No tiene gollete la iniciativa. Solo a gente muy despistada se le puede ocurrir que no les iba a pasar lo que les paso -los sacaron en el aire, a baldes de agua, huevazos y otras monerias- y aun asi la fiesta les salio gratis porque se fueron ilesos.
No aplaudimos la violencia, pero quisiera ver sie entre nosotros hubieran ejemplares de este tipo a quienes se les ocurriera visitar Plaza de Mayo con pretensiones de educar a argentinos, si podrian volver enteros.
No tiene gollete el planteo del embajador argentino Patiño Mayer al Ministerio del Interior para asegurarles a los piqueteros “la libertad de expresion”, cuano por segundo año, durate todo el verano se ha consumado, en reiteracion real, el delito de violacion de la libertad de transito por sus compatriotas, cerrando las fronteras terrestres con Uruguay, toto esto sin que al gobierno que representa se le moviera un pelo por impedirlo.
No tiene gollete que en lugar de dar luz verde a la visita, nadie desde aqui, tuvo la cintura de hacer un guiño a alguien con un minimo de poder de conviccion sobre los viajeros como para persuadirlos de la inconveniencia de realizar una manifestacion publica en pleno centro de Montevideo, que naturalmente iba a interpretarse como una provocacion.
No se violaba ninguna norma juridica señor Patiño, se violaba el sentido comun.
Afortunadamente no se termino en tragedia.
Pero esto se inscribe en el marco de torpezas interminables de dos gobiernos que han conseguido un enfrentamiento de pueblos con exaltacion funesta de nacionalismos que va a dejar sus secuelas por mucho tiempo.

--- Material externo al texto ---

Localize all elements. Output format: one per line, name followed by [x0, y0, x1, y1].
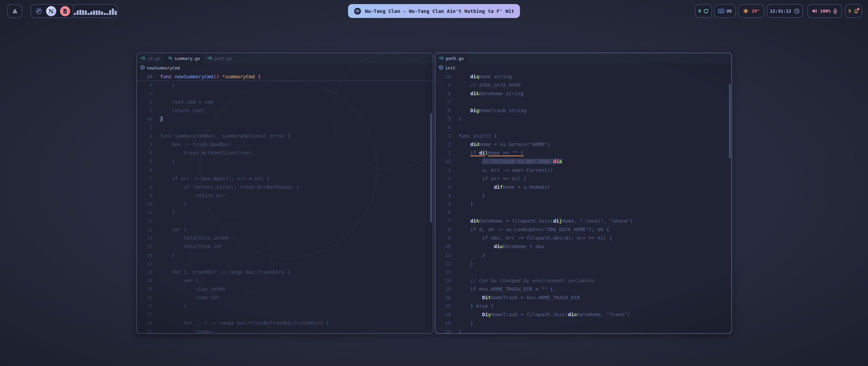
- line-number: 5: [137, 159, 153, 164]
- code-line[interactable]: 15 if env.HOME_TRASH_DIR ≠ "" {: [435, 285, 731, 293]
- code-line[interactable]: 8 if !errors.Is(err, trash.ErrNotFound) …: [137, 183, 433, 191]
- weather-widget[interactable]: 29°: [738, 4, 764, 18]
- line-number: 21: [137, 295, 153, 300]
- code-line[interactable]: 11 }: [435, 251, 731, 259]
- globe-icon: [36, 8, 42, 14]
- keyboard-layout-widget[interactable]: US: [714, 4, 736, 18]
- bell-icon: [853, 8, 859, 14]
- code-line[interactable]: 26 func newSummaryCmd() *summaryCmd {: [137, 72, 433, 81]
- code-line[interactable]: 12: [137, 217, 433, 225]
- code-line[interactable]: 10 diwDataHome = abs: [435, 242, 731, 251]
- code-line[interactable]: 5 ): [137, 157, 433, 166]
- code-line[interactable]: 14 totalSize int64: [137, 234, 433, 242]
- code-line[interactable]: 1: [137, 123, 433, 132]
- code-line[interactable]: 3 func init() {: [435, 132, 731, 140]
- editor-window-left[interactable]: rm.go summary.go path.go: [136, 53, 433, 334]
- code-line[interactable]: 13: [435, 268, 731, 276]
- line-number: 15: [137, 244, 153, 249]
- code-line[interactable]: 4 trash.WithGetSize(true),: [137, 149, 433, 157]
- code-text: difHome = u.HomeDir: [451, 184, 550, 190]
- code-line[interactable]: 11 }: [137, 208, 433, 217]
- code-line[interactable]: 16 DitHomeTrash = env.HOME_TRASH_DIR: [435, 293, 731, 302]
- code-line[interactable]: 7 if err := box.Open(); err ≠ nil {: [137, 174, 433, 183]
- code-line[interactable]: 20 }: [435, 327, 731, 334]
- code-text: }: [451, 193, 485, 198]
- code-line[interactable]: 18 DiyHomeTrash = filepath.Join(dioDataH…: [435, 310, 731, 319]
- editor-tab[interactable]: rm.go: [137, 53, 164, 63]
- code-line[interactable]: 2 root.cmd = cmd: [137, 98, 433, 106]
- code-line[interactable]: 19 var (: [137, 276, 433, 285]
- code-line[interactable]: 8 dikDataHome string: [435, 89, 731, 98]
- code-line[interactable]: 8 if d, ok := os.LookupEnv("XDG_DATA_HOM…: [435, 225, 731, 234]
- code-line[interactable]: 20 size int64: [137, 285, 433, 293]
- code-line[interactable]: 4 }: [137, 81, 433, 89]
- code-line[interactable]: 9 return err: [137, 191, 433, 200]
- editor-tab[interactable]: summary.go: [164, 53, 204, 63]
- code-line[interactable]: 46 }: [137, 115, 433, 123]
- tab-label: rm.go: [147, 56, 160, 61]
- code-line[interactable]: 2 didHome = os.Getenv("HOME"): [435, 140, 731, 149]
- updates-widget[interactable]: 9: [695, 4, 712, 18]
- code-line[interactable]: 19 }: [435, 319, 731, 327]
- now-playing-widget[interactable]: Wu-Tang Clan - Wu-Tang Clan Ain't Nuthin…: [348, 4, 520, 18]
- code-line[interactable]: 24 for _, f := range box.FilesByTrashDir…: [137, 319, 433, 327]
- code-line[interactable]: 16 ): [137, 251, 433, 259]
- code-line[interactable]: 25 item++: [137, 327, 433, 334]
- line-number: 20: [435, 329, 451, 334]
- code-line[interactable]: 22 ): [137, 302, 433, 310]
- code-line[interactable]: 15 totalItem int: [137, 242, 433, 251]
- code-line[interactable]: 6: [435, 208, 731, 217]
- code-line[interactable]: 4: [435, 123, 731, 132]
- code-area[interactable]: 10 diqHome string 9 // $XDG_DATA_HOME 8 …: [435, 72, 731, 334]
- code-line[interactable]: 10 diqHome string: [435, 72, 731, 81]
- symbol-cube-icon: [140, 65, 145, 71]
- line-number: 15: [435, 286, 451, 292]
- clock-widget[interactable]: 12:31:12: [767, 4, 803, 18]
- code-line[interactable]: 10 }: [137, 200, 433, 208]
- line-number: 5: [435, 201, 451, 207]
- line-number: 19: [137, 278, 153, 283]
- code-line[interactable]: 13 var (: [137, 225, 433, 234]
- audio-visualizer-widget[interactable]: [73, 4, 118, 18]
- code-line[interactable]: 3 box := trash.NewBox(: [137, 140, 433, 149]
- code-line[interactable]: 18 for i, trashDir := range box.TrashDir…: [137, 268, 433, 276]
- scrollbar[interactable]: [729, 84, 731, 158]
- launcher-button[interactable]: [7, 4, 22, 18]
- scrollbar[interactable]: [430, 113, 432, 223]
- editor-tab[interactable]: path.go: [435, 53, 468, 63]
- app-icons-widget[interactable]: N: [31, 4, 75, 18]
- notifications-count: 5: [848, 8, 851, 14]
- code-line[interactable]: 14 // Can be changed by environment vari…: [435, 276, 731, 285]
- code-line[interactable]: 9 if abs, err := filepath.Abs(d); err ==…: [435, 234, 731, 242]
- code-line[interactable]: 1 u, err := user.Current(): [435, 166, 731, 174]
- code-line[interactable]: 4 }: [435, 191, 731, 200]
- line-number: 6: [435, 210, 451, 215]
- notifications-widget[interactable]: 5: [845, 4, 862, 18]
- volume-widget[interactable]: 100%: [807, 4, 842, 18]
- code-line[interactable]: 12 }: [435, 259, 731, 268]
- editor-window-right[interactable]: path.go init 10 diqHome string 9 // $XDG…: [435, 53, 732, 334]
- code-line[interactable]: 6 DigHomeTrash string: [435, 106, 731, 115]
- go-file-icon: [168, 56, 173, 61]
- code-line[interactable]: 6: [137, 166, 433, 174]
- code-line[interactable]: 21 item int: [137, 293, 433, 302]
- line-number: 18: [435, 312, 451, 317]
- code-line[interactable]: 2 func summaryCmdRun(_ summaryOptions) e…: [137, 132, 433, 140]
- code-line[interactable]: 2 if err == nil {: [435, 174, 731, 183]
- code-line[interactable]: 17 } else {: [435, 302, 731, 310]
- code-line[interactable]: 5 }: [435, 200, 731, 208]
- code-line[interactable]: 23 // fallback to get home dia: [435, 157, 731, 166]
- code-line[interactable]: 5 ): [435, 115, 731, 123]
- code-area[interactable]: 26 func newSummaryCmd() *summaryCmd { 4 …: [137, 72, 433, 334]
- code-line[interactable]: 7: [435, 98, 731, 106]
- code-line[interactable]: 1 return root: [137, 106, 433, 115]
- code-line[interactable]: 7 dihDataHome = filepath.Join(dijHome, "…: [435, 217, 731, 225]
- code-line[interactable]: 17: [137, 259, 433, 268]
- code-line[interactable]: 3: [137, 89, 433, 98]
- code-line[interactable]: 9 // $XDG_DATA_HOME: [435, 81, 731, 89]
- code-line[interactable]: 23: [137, 310, 433, 319]
- editor-tab[interactable]: path.go: [204, 53, 236, 63]
- updates-count: 9: [698, 8, 701, 14]
- code-line[interactable]: 3 difHome = u.HomeDir: [435, 183, 731, 191]
- code-line[interactable]: 1 if dilHome == "" {: [435, 149, 731, 157]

Tener que tolerar que nada menos que Nestor Kirchner, reconocida personalidad autoritaria, salga a la pastera a exhortar en tono de sermon que las diferencias deben ser zanjadas entre ambos paises con un comportamiento civilizado, despues de los daños que ha sufrido el nuestro por la tolerancia complice al delito del ahora pacificador, es muy fuerte.
Este penoso conflicto va a durar un buen tiempo todavia y no es cuestion de darle asiento a disparates y estupideces.
Eso si, que por lo menos el gobierno no les de garantias de seguridad a nadie que venga a palmotearnos las nalgas.